Study material section start

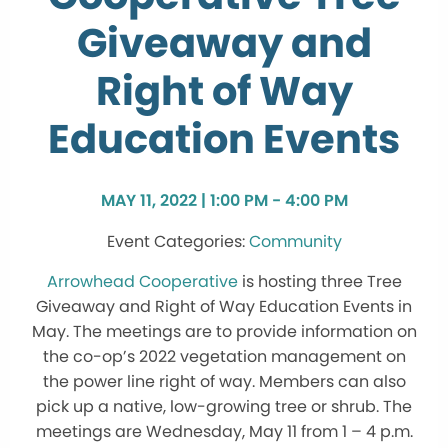
Giveaway and
Right of Way
Education Events
MAY 11, 2022 | 1:00 PM - 4:00 PM
Community
Arrowhead Cooperative
is hosting three Tree
Giveaway and Right of Way Education Events in
May. The meetings are to provide information on
the co-op’s 2022 vegetation management on
the power line right of way. Members can also
pick up a native, low-growing tree or shrub. The
meetings are Wednesday, May 11 from 1 – 4 p.m.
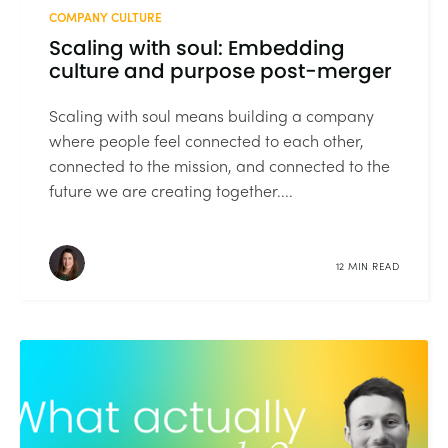
COMPANY CULTURE
Scaling with soul: Embedding
culture and purpose post-merger
Scaling with soul means building a company
where people feel connected to each other,
connected to the mission, and connected to the
future we are creating together....
12 MIN READ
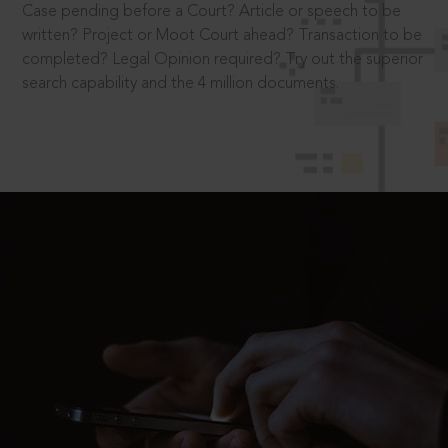
Case pending before a Court? Article or speech to be
written? Project or Moot Court ahead? Transaction to be
completed? Legal Opinion required? Try out the superior
search capability and the 4 million documents.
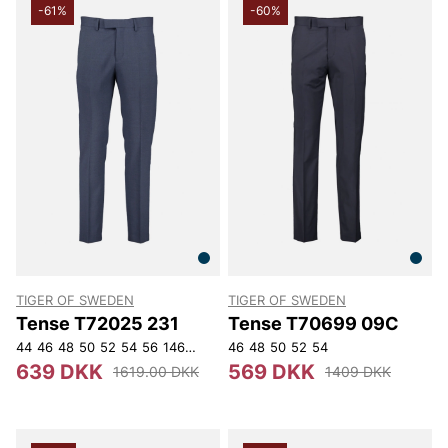
-61%
-60%
TIGER OF SWEDEN
TIGER OF SWEDEN
Tense T72025 231
Tense T70699 09C
44
46
48
50
52
54
56
146
148
150
46
152
48
50
52
54
639 DKK
569 DKK
1619.00 DKK
1409 DKK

Study material section end

Of all the lines in the data above, show only those that hold the word "with".

[Solution to this problem]
Scaling with soul: Embedding
Scaling with soul means building a company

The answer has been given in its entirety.